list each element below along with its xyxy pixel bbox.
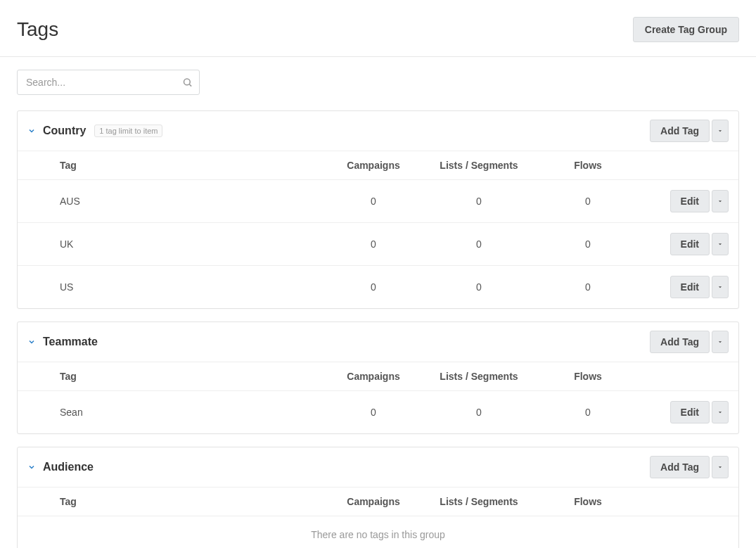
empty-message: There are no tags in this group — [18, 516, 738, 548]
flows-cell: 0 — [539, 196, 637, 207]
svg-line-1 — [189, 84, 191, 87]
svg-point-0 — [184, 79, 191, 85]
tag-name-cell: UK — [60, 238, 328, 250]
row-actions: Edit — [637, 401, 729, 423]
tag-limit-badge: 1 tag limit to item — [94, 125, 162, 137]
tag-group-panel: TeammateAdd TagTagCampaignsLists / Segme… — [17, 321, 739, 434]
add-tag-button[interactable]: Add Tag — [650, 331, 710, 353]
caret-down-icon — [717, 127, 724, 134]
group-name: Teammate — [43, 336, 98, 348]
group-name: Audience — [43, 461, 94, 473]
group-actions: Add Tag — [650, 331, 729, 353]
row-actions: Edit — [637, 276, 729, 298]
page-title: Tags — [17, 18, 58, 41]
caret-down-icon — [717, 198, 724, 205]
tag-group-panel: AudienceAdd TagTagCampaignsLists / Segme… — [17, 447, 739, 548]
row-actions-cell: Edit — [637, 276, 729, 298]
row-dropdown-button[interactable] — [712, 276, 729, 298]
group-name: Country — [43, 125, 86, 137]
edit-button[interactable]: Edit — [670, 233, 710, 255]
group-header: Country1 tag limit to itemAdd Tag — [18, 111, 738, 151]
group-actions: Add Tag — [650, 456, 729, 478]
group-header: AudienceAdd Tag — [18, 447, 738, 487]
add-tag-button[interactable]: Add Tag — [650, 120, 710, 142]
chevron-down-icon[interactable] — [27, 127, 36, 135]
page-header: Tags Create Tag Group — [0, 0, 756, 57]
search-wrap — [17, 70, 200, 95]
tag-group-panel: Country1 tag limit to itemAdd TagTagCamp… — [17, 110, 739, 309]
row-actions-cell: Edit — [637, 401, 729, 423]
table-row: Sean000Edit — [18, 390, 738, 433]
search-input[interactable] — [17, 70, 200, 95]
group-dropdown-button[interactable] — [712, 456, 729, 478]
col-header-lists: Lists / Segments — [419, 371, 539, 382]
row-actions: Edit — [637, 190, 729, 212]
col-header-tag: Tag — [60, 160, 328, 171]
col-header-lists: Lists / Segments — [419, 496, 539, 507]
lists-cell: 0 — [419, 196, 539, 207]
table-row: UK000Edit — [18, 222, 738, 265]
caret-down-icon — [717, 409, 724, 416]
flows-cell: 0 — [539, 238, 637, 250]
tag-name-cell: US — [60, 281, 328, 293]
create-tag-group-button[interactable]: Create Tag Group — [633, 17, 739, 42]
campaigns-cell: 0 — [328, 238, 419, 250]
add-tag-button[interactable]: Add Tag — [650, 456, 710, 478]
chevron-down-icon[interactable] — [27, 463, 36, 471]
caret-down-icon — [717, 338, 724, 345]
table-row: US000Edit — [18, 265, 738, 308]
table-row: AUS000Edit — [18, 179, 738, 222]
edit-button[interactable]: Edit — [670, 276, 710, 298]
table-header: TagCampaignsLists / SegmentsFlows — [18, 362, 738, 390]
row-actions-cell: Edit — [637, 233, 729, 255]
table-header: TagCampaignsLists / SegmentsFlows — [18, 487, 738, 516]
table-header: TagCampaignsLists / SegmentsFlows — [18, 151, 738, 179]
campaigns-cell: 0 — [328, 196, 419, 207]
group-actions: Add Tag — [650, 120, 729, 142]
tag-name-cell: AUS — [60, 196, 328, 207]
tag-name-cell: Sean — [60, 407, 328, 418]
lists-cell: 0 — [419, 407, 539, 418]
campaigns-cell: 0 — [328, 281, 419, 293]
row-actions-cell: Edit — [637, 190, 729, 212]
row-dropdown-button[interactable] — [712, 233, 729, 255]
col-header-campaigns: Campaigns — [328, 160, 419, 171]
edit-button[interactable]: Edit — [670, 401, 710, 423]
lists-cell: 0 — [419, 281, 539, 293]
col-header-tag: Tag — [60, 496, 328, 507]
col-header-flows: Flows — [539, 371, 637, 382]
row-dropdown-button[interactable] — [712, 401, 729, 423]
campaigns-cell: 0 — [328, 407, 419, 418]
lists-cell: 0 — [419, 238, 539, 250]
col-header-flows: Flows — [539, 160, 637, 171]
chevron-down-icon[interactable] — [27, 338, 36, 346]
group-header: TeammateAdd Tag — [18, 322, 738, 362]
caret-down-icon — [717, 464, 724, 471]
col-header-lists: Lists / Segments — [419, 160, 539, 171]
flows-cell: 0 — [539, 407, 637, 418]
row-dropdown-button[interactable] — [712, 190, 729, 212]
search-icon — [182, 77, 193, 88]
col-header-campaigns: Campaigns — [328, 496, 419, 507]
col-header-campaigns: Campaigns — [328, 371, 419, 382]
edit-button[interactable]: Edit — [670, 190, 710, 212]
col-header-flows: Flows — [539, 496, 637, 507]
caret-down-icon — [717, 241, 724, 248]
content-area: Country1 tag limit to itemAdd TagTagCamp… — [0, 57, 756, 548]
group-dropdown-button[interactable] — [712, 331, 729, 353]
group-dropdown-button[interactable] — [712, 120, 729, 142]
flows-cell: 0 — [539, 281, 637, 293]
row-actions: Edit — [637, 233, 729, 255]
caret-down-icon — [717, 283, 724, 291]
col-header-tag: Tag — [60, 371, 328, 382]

> _WHAT TO DO_
Make a copy of each line in the records above that has the word "Create".

> _TASK ANSWER_
page-header: Tags Create Tag Group — [0, 0, 756, 57]
create-tag-group-button[interactable]: Create Tag Group — [633, 17, 739, 42]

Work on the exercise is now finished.